Kansas Highway Patrol was called in for assistance, as the state’s department had resources in Salina and Emporia.
Craft said securing the dogs that were loose on the scene was important because the dogs “could jeopardize other motorists by striking them, and the welfare of the canines.”
Kansas Highway Patrol brought out the Critical Accident Highway Reconstruction Team to take measurements and reconstruct the crash to produce a more detailed report.
Craft said working quickly with other departments also meant faster notification for families of the deceased.
“We don’t want next of kin to read on Facebook or hear on the news a loved one was killed in a car wreck. We coordinated with other departments to make personal notifications by law enforcement to next of kin so they don’t have to hear it on the news or read it on social media,” said Craft. Craft added with Kansas Highway Patrol’s extensive network of officers, police could be dispatched to Salina, Emporia and to the hospital in Wichita “and they have more resources in those areas.”
Traffic was rerouted around the scene for several hours on Saturday afternoon and into early evening. Detours around the scene were coordinated with Kansas Department of Transportation.
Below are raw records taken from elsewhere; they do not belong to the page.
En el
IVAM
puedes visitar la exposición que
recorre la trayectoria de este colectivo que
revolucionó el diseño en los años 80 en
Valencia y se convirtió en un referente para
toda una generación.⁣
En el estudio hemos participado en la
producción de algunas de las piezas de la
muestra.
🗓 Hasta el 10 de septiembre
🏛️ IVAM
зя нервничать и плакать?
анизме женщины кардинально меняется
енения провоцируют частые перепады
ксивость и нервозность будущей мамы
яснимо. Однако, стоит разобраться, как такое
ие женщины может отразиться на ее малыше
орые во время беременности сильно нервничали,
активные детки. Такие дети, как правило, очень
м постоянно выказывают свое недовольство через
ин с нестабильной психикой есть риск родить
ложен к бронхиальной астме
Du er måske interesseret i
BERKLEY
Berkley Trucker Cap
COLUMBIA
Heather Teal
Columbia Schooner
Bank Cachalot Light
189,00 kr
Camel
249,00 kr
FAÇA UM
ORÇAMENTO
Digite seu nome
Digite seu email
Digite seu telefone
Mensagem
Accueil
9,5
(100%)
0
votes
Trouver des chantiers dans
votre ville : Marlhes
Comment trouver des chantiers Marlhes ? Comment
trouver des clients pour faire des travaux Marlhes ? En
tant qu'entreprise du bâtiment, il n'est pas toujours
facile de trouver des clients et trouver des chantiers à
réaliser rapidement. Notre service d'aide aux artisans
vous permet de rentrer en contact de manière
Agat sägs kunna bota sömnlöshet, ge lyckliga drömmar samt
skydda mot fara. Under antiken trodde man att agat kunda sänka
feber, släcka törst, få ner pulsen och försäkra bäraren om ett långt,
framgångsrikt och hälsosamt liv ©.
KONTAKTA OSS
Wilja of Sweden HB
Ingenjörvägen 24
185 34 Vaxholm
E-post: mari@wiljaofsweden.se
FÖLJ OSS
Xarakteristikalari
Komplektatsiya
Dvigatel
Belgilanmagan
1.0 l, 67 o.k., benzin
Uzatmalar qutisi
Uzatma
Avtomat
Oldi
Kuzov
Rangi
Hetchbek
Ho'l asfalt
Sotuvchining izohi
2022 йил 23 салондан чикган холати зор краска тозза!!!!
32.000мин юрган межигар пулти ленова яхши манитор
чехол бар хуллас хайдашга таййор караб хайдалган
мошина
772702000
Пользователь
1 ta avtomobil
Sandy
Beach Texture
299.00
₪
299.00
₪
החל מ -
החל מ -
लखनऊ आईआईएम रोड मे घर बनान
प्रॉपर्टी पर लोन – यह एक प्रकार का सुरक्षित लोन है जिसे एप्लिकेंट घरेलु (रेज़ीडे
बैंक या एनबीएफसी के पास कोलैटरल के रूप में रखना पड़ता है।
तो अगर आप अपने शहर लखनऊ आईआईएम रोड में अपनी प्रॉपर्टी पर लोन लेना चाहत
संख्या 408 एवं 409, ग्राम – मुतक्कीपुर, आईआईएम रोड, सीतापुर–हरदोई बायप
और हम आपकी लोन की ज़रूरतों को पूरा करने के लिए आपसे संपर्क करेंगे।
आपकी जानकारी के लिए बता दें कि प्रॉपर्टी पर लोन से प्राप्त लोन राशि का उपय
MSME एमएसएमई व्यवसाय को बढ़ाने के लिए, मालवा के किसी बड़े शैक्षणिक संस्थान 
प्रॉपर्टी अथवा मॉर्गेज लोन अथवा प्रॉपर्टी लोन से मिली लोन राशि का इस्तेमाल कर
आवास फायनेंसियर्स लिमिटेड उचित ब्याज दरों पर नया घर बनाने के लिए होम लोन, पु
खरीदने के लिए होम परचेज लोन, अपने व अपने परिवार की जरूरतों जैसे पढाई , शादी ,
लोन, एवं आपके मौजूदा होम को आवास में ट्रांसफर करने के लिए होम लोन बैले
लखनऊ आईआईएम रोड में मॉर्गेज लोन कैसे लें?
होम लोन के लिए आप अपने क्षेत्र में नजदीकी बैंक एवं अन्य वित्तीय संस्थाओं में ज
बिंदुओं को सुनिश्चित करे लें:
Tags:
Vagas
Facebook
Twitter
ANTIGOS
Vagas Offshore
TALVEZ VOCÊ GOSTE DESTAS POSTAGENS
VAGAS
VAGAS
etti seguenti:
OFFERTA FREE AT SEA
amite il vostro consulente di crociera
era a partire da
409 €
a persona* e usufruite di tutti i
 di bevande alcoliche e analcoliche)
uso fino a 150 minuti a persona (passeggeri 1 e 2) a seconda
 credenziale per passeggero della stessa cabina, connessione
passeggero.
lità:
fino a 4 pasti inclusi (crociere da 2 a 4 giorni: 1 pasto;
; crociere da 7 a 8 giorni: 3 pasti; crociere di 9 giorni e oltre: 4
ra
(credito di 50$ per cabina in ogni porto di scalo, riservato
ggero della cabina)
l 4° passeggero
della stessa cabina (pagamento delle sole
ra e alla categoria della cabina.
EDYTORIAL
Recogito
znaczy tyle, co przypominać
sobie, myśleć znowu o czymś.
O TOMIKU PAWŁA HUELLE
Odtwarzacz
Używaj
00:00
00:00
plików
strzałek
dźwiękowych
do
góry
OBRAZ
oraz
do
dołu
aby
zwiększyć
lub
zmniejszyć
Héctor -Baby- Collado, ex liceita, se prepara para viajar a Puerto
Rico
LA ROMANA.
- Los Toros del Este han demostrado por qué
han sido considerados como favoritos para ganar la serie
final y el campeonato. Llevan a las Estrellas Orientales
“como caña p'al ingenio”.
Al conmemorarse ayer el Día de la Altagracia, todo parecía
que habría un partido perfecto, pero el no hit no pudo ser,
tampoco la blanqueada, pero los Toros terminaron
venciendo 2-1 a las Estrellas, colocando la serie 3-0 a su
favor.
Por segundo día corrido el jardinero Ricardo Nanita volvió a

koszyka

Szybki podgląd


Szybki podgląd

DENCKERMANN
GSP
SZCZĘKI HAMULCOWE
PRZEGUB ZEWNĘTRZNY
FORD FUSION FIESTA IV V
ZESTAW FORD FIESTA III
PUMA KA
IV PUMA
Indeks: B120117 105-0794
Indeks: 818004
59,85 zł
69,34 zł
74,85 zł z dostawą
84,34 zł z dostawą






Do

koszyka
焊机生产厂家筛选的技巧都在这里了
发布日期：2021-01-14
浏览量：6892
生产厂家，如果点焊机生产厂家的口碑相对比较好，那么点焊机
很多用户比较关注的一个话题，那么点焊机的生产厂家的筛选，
Craft said KDOT works to keep heavy traffic off county roads when possible, but when faced with an emergency and potentially long delays, traffic is rerouted wherever possible.
Craft said serious accidents with fatalities take a toll on the responders arriving on scene.
“It’s not pleasant to see or handle or move a person who is deceased in an accident. I applaud their ability – EMS and fire and officers as well – to be professional and maintain their work ethic,” said Craft.
The departments will sit down for a critical incident review available to all personnel involved. Craft said the meeting will be a chance to discuss “what went well, what went wrong and how we can improve.” Support and additional services will also be offered at that time for responders coping with distress from the incident.